### Records for this exercise
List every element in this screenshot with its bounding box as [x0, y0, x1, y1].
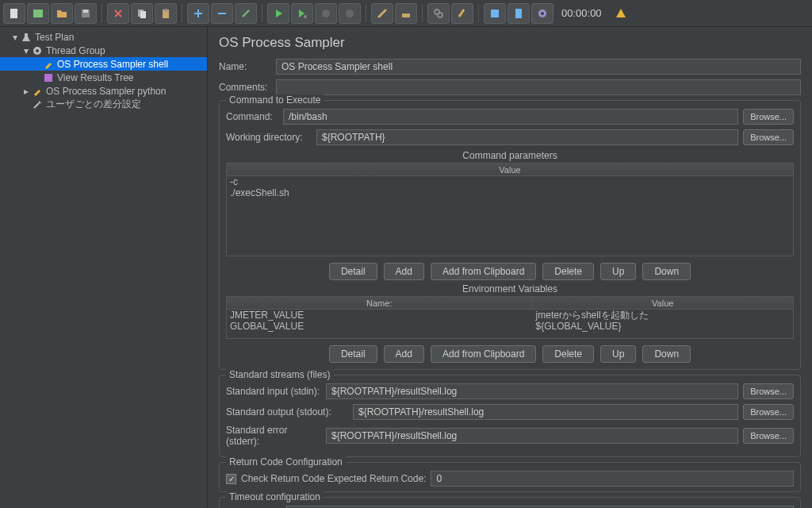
function-helper-icon[interactable] [484, 3, 506, 24]
browse-stdin-button[interactable]: Browse... [743, 383, 794, 399]
warning-icon[interactable] [610, 3, 632, 24]
new-icon[interactable] [3, 3, 25, 24]
env-heading: Environment Variables [226, 283, 794, 294]
toolbar: 00:00:00 [0, 0, 812, 27]
svg-rect-0 [10, 9, 17, 18]
add-button[interactable]: Add [384, 345, 424, 363]
params-body[interactable]: -c ./execShell.sh [227, 176, 793, 256]
start-icon[interactable] [267, 3, 289, 24]
add-clipboard-button[interactable]: Add from Clipboard [431, 263, 536, 280]
start-no-pause-icon[interactable] [291, 3, 313, 24]
stop-icon[interactable] [315, 3, 337, 24]
tree-spacer [22, 101, 30, 109]
section-title: Timeout configuration [226, 491, 324, 502]
value-column: Value [227, 164, 793, 175]
toggle-icon[interactable] [235, 3, 257, 24]
svg-rect-5 [140, 11, 146, 18]
down-button[interactable]: Down [642, 345, 691, 363]
toolbar-separator [262, 5, 262, 22]
browse-stderr-button[interactable]: Browse... [743, 428, 794, 444]
toolbar-separator [478, 5, 479, 22]
chevron-down-icon: ▾ [11, 33, 19, 41]
tree-item-label: View Results Tree [57, 72, 134, 83]
param-cell: ./execShell.sh [227, 187, 793, 198]
reset-search-icon[interactable] [451, 3, 473, 24]
save-icon[interactable] [75, 3, 97, 24]
detail-button[interactable]: Detail [329, 345, 377, 363]
wd-input[interactable] [316, 129, 738, 145]
toolbar-separator [422, 5, 423, 22]
search-icon[interactable] [427, 3, 450, 24]
chevron-down-icon: ▾ [22, 47, 30, 55]
section-title: Standard streams (files) [226, 369, 333, 380]
gear-icon[interactable] [531, 3, 553, 24]
svg-point-10 [346, 10, 354, 17]
tree-item-user-defined[interactable]: ユーザごとの差分設定 [0, 98, 207, 111]
param-cell: -c [227, 176, 793, 187]
detail-button[interactable]: Detail [329, 263, 377, 280]
tree-item-os-sampler-python[interactable]: ▸ OS Process Sampler python [0, 84, 207, 98]
env-name-cell: GLOBAL_VALUE [227, 321, 533, 332]
svg-rect-11 [402, 13, 410, 17]
browse-stdout-button[interactable]: Browse... [743, 404, 794, 420]
timeout-section: Timeout configuration Timeout (ms) [219, 497, 801, 508]
shutdown-icon[interactable] [339, 3, 361, 24]
value-column: Value [533, 297, 793, 309]
svg-rect-1 [33, 10, 43, 17]
comments-label: Comments: [219, 82, 271, 93]
up-button[interactable]: Up [600, 263, 636, 280]
tree-item-test-plan[interactable]: ▾ Test Plan [0, 30, 207, 44]
command-section: Command to Execute Command: Browse... Wo… [219, 100, 801, 370]
browse-wd-button[interactable]: Browse... [743, 129, 794, 145]
expected-return-input[interactable] [431, 471, 794, 487]
name-input[interactable] [276, 59, 801, 75]
page-title: OS Process Sampler [219, 35, 801, 51]
stdout-label: Standard output (stdout): [226, 406, 348, 418]
delete-button[interactable]: Delete [542, 345, 594, 363]
name-label: Name: [219, 61, 271, 72]
check-return-code-checkbox[interactable]: ✓ [226, 474, 236, 484]
svg-rect-3 [83, 10, 88, 13]
wrench-icon [32, 99, 43, 110]
tree-item-os-sampler-shell[interactable]: OS Process Sampler shell [0, 57, 207, 71]
svg-point-9 [322, 10, 330, 17]
env-table: Name: Value JMETER_VALUE jmeterからshellを起… [226, 296, 794, 339]
svg-rect-7 [164, 9, 167, 11]
up-button[interactable]: Up [600, 345, 636, 363]
flask-icon [21, 32, 32, 43]
open-icon[interactable] [51, 3, 73, 24]
toolbar-separator [182, 5, 182, 22]
clear-all-icon[interactable] [395, 3, 417, 24]
svg-point-13 [438, 13, 442, 17]
templates-icon[interactable] [27, 3, 49, 24]
stderr-label: Standard error (stderr): [226, 425, 321, 447]
comments-input[interactable] [276, 79, 801, 95]
add-clipboard-button[interactable]: Add from Clipboard [431, 345, 536, 363]
cut-icon[interactable] [107, 3, 129, 24]
clear-icon[interactable] [371, 3, 393, 24]
tree-spacer [33, 60, 41, 68]
stdin-input[interactable] [326, 383, 738, 399]
down-button[interactable]: Down [642, 263, 691, 280]
stdout-input[interactable] [353, 404, 738, 420]
command-input[interactable] [283, 109, 738, 125]
help-icon[interactable] [508, 3, 530, 24]
elapsed-time: 00:00:00 [555, 7, 608, 19]
stdin-label: Standard input (stdin): [226, 386, 321, 397]
env-body[interactable]: JMETER_VALUE jmeterからshellを起動した GLOBAL_V… [227, 310, 793, 338]
stderr-input[interactable] [326, 428, 738, 444]
tree-item-view-results[interactable]: View Results Tree [0, 71, 207, 84]
paste-icon[interactable] [155, 3, 177, 24]
expand-icon[interactable] [187, 3, 209, 24]
delete-button[interactable]: Delete [542, 263, 594, 280]
browse-command-button[interactable]: Browse... [743, 109, 794, 125]
copy-icon[interactable] [131, 3, 153, 24]
svg-rect-14 [491, 10, 499, 17]
test-plan-tree: ▾ Test Plan ▾ Thread Group OS Process Sa… [0, 27, 208, 508]
svg-rect-20 [44, 74, 52, 82]
toolbar-separator [366, 5, 366, 22]
tree-item-thread-group[interactable]: ▾ Thread Group [0, 44, 207, 57]
tree-spacer [33, 74, 41, 82]
add-button[interactable]: Add [384, 263, 424, 280]
collapse-icon[interactable] [211, 3, 233, 24]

### Task goal
Once the pictures are set aside, reproduce the records in full and exactly.

### Exercise answer
List every element in this screenshot with its bounding box as [x0, y0, x1, y1].
function-helper-icon[interactable] [484, 3, 506, 24]
browse-stdin-button[interactable]: Browse... [743, 383, 794, 399]
warning-icon[interactable] [610, 3, 632, 24]
new-icon[interactable] [3, 3, 25, 24]
env-heading: Environment Variables [226, 283, 794, 294]
toolbar: 00:00:00 [0, 0, 812, 27]
svg-rect-0 [10, 9, 17, 18]
add-button[interactable]: Add [384, 345, 424, 363]
params-body[interactable]: -c ./execShell.sh [227, 176, 793, 256]
start-icon[interactable] [267, 3, 289, 24]
add-clipboard-button[interactable]: Add from Clipboard [431, 263, 536, 280]
start-no-pause-icon[interactable] [291, 3, 313, 24]
stop-icon[interactable] [315, 3, 337, 24]
tree-spacer [22, 101, 30, 109]
section-title: Timeout configuration [226, 491, 324, 502]
value-column: Value [227, 164, 793, 175]
toggle-icon[interactable] [235, 3, 257, 24]
svg-rect-5 [140, 11, 146, 18]
down-button[interactable]: Down [642, 345, 691, 363]
toolbar-separator [262, 5, 262, 22]
browse-stderr-button[interactable]: Browse... [743, 428, 794, 444]
toolbar-separator [478, 5, 479, 22]
chevron-down-icon: ▾ [11, 33, 19, 41]
tree-item-label: View Results Tree [57, 72, 134, 83]
param-cell: ./execShell.sh [227, 187, 793, 198]
reset-search-icon[interactable] [451, 3, 473, 24]
save-icon[interactable] [75, 3, 97, 24]
detail-button[interactable]: Detail [329, 345, 377, 363]
wd-input[interactable] [316, 129, 738, 145]
toolbar-separator [422, 5, 423, 22]
search-icon[interactable] [427, 3, 450, 24]
chevron-down-icon: ▾ [22, 47, 30, 55]
section-title: Standard streams (files) [226, 369, 333, 380]
gear-icon[interactable] [531, 3, 553, 24]
svg-point-10 [346, 10, 354, 17]
tree-item-user-defined[interactable]: ユーザごとの差分設定 [0, 98, 207, 111]
param-cell: -c [227, 176, 793, 187]
detail-button[interactable]: Detail [329, 263, 377, 280]
tree-item-os-sampler-python[interactable]: ▸ OS Process Sampler python [0, 84, 207, 98]
env-name-cell: GLOBAL_VALUE [227, 321, 533, 332]
svg-rect-11 [402, 13, 410, 17]
browse-stdout-button[interactable]: Browse... [743, 404, 794, 420]
timeout-section: Timeout configuration Timeout (ms) [219, 497, 801, 508]
shutdown-icon[interactable] [339, 3, 361, 24]
value-column: Value [533, 297, 793, 309]
svg-rect-1 [33, 10, 43, 17]
comments-label: Comments: [219, 82, 271, 93]
up-button[interactable]: Up [600, 263, 636, 280]
tree-item-test-plan[interactable]: ▾ Test Plan [0, 30, 207, 44]
command-section: Command to Execute Command: Browse... Wo… [219, 100, 801, 370]
browse-wd-button[interactable]: Browse... [743, 129, 794, 145]
expected-return-input[interactable] [431, 471, 794, 487]
name-input[interactable] [276, 59, 801, 75]
page-title: OS Process Sampler [219, 35, 801, 51]
stdout-label: Standard output (stdout): [226, 406, 348, 418]
delete-button[interactable]: Delete [542, 345, 594, 363]
name-label: Name: [219, 61, 271, 72]
check-return-code-checkbox[interactable]: ✓ [226, 474, 236, 484]
svg-rect-3 [83, 10, 88, 13]
wrench-icon [32, 99, 43, 110]
tree-item-os-sampler-shell[interactable]: OS Process Sampler shell [0, 57, 207, 71]
svg-point-9 [322, 10, 330, 17]
env-table: Name: Value JMETER_VALUE jmeterからshellを起… [226, 296, 794, 339]
svg-rect-7 [164, 9, 167, 11]
up-button[interactable]: Up [600, 345, 636, 363]
flask-icon [21, 32, 32, 43]
open-icon[interactable] [51, 3, 73, 24]
toolbar-separator [182, 5, 182, 22]
clear-all-icon[interactable] [395, 3, 417, 24]
svg-point-13 [438, 13, 442, 17]
templates-icon[interactable] [27, 3, 49, 24]
stderr-label: Standard error (stderr): [226, 425, 321, 447]
comments-input[interactable] [276, 79, 801, 95]
add-clipboard-button[interactable]: Add from Clipboard [431, 345, 536, 363]
cut-icon[interactable] [107, 3, 129, 24]
clear-icon[interactable] [371, 3, 393, 24]
tree-spacer [33, 60, 41, 68]
stdin-input[interactable] [326, 383, 738, 399]
down-button[interactable]: Down [642, 263, 691, 280]
stdout-input[interactable] [353, 404, 738, 420]
command-input[interactable] [283, 109, 738, 125]
help-icon[interactable] [508, 3, 530, 24]
elapsed-time: 00:00:00 [555, 7, 608, 19]
stdin-label: Standard input (stdin): [226, 386, 321, 397]
env-body[interactable]: JMETER_VALUE jmeterからshellを起動した GLOBAL_V… [227, 310, 793, 338]
stderr-input[interactable] [326, 428, 738, 444]
tree-item-view-results[interactable]: View Results Tree [0, 71, 207, 84]
paste-icon[interactable] [155, 3, 177, 24]
expand-icon[interactable] [187, 3, 209, 24]
delete-button[interactable]: Delete [542, 263, 594, 280]
browse-command-button[interactable]: Browse... [743, 109, 794, 125]
copy-icon[interactable] [131, 3, 153, 24]
svg-rect-14 [491, 10, 499, 17]
test-plan-tree: ▾ Test Plan ▾ Thread Group OS Process Sa… [0, 27, 208, 508]
svg-rect-20 [44, 74, 52, 82]
toolbar-separator [366, 5, 366, 22]
tree-item-thread-group[interactable]: ▾ Thread Group [0, 44, 207, 57]
tree-spacer [33, 74, 41, 82]
add-button[interactable]: Add [384, 263, 424, 280]
collapse-icon[interactable] [211, 3, 233, 24]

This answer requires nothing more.